Jackson and the Democrats attending the two hearings where the EPA head testified last week repeatedly referred to polls indicating that a majority of Americans support the agency’s efforts to control carbon dioxide and other air pollutants via the Clean Air Act.
For instance, an early March bipartisan poll released by the American Lung Association reveals that 75 percent of voters support the EPA setting tougher standards on specific air pollutants, including mercury, smog and carbon dioxide, and establishing higher fuel efficiency standards for heavy-duty trucks.
As well, 68 percent of voters oppose congressional action impeding the EPA from updating clean air standards generally and 64 percent oppose congressional efforts to stop the EPA from updating standards on carbon dioxide.
EPA-tabulated health benefits of the Clean Air Act show that in 2010 alone it saved 160,000 lives and prevented millions of cases of bronchitis, asthma and other respiratory illnesses.
Hearing participants also referred to recent reports such as the one issued by Ceres, a network of investors, environmental organizations and other public interest groups, and the University of Massachusetts.
Researchers reported in February that the Clean Air Act standards EPA is preparing to set for mercury, soot, smog and other harmful air pollutants from power plants will create nearly 1.5 million jobs in the next five years. The jobs center around installing modern pollution controls and constructing new power plants.
As well, the United States is a world leader in the environmental technologies industry, generating hundreds of billions of dollars in revenues and exports.
‘Very Ideological and Very Partisan’ Debate Over EPA
During the appropriations subcommittee hearing Thursday, Democratic Rep. Jim Moran of Virginia irked his Republican cohorts by referring to their $61 billion measure as a “dump truck of a bill” because it was loaded up with 22 amendments designed to restrict across-the-board EPA programs through September.
Rep.

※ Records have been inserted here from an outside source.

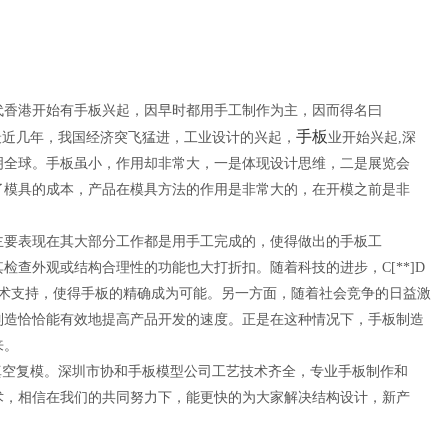
代香港开始有手板兴起，因早时都用手工制作为主，因而得名曰
手板
最近几年，我国经济突飞猛进，工业设计的兴起，
业开始兴起,深
明全球。手板虽小，作用却非常大，一是体现设计思维，二是展览会
了模具的成本，产品在模具方法的作用是非常大的，在开模之前是非
主要表现在其大部分工作都是用手工完成的，使得做出的手板工
查外观或结构合理性的功能也大打折扣。随着科技的进步，C[**]D
的技术支持，使得手板的精确成为可能。另一方面，随着社会竞争的日益激
制造恰恰能有效地提高产品开发的速度。正是在这种情况下，手板制造
来。
加工 3真空复模。深圳市协和手板模型公司工艺技术齐全，专业手板制作和
术，相信在我们的共同努力下，能更快的为大家解决结构设计，新产
！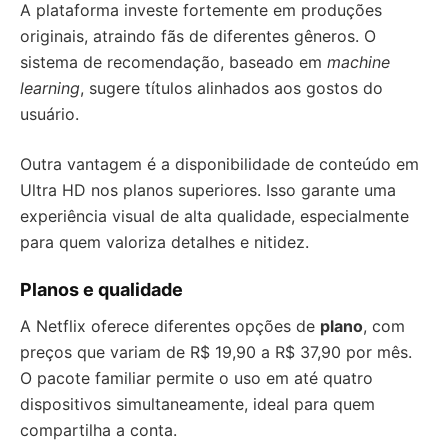
A plataforma investe fortemente em produções
originais, atraindo fãs de diferentes gêneros. O
sistema de recomendação, baseado em
machine
learning
, sugere títulos alinhados aos gostos do
usuário.
Outra vantagem é a disponibilidade de conteúdo em
Ultra HD nos planos superiores. Isso garante uma
experiência visual de alta qualidade, especialmente
para quem valoriza detalhes e nitidez.
Planos e qualidade
A Netflix oferece diferentes opções de
plano
, com
preços que variam de R$ 19,90 a R$ 37,90 por mês.
O pacote familiar permite o uso em até quatro
dispositivos simultaneamente, ideal para quem
compartilha a conta.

Steven LaTourette said the bill was a result of “pent-up frustration” on the part of Republicans worried about mounting debt. The national debt has risen above $14 trillion.
“I agree a lot of stuff got piled on,” the Ohio Republican said. “But it was the decision by the previous majority … to dump this thing in our laps. That was the dump truck.”
The Democratic-majority Congress did indeed punt on its fiscal responsibilities last year by delaying action on budget appropriations. In December, Democrats left themselves vulnerable to Republican politicking by opting to approve a temporary spending bill that operated the government at fiscal 2010 levels through early March. That action, of course, came weeks after the GOP became more strident about balancing the budget after defeating so many Democrats during the November election.
During the February House debate on the bill to extend that continuing resolution, LaTourette offered up an amendment that would have sliced dollars from all federal agencies equally. However, it never came up for a vote.
Republican Rep. Tom Cole of Oklahoma voiced concerns about the “very ideological and very partisan” divide that is erupting over the role of the EPA.
“I can assure you the political backlash is real and has real consequences,” Cole said to Jackson. “I think we’re going to continue to have clashes … unless we can find some cooperative way to move forward.”
In a post-hearing interview, Moran told SolveClimate News that coal-belt legislators — not representatives such as Cole — are intent on making the EPA impotent. Preventing the industry from regulating greenhouse gas emissions is not only a public health issue, he said, but it also harms industries that are begging for clarity.
“It’s a democratic process,” he said. “We need to get a majority elected to allow EPA to clean up the air.”
“We’re not going to shoot the people who disagree,” Moran concluded. “But we are going to argue with them.”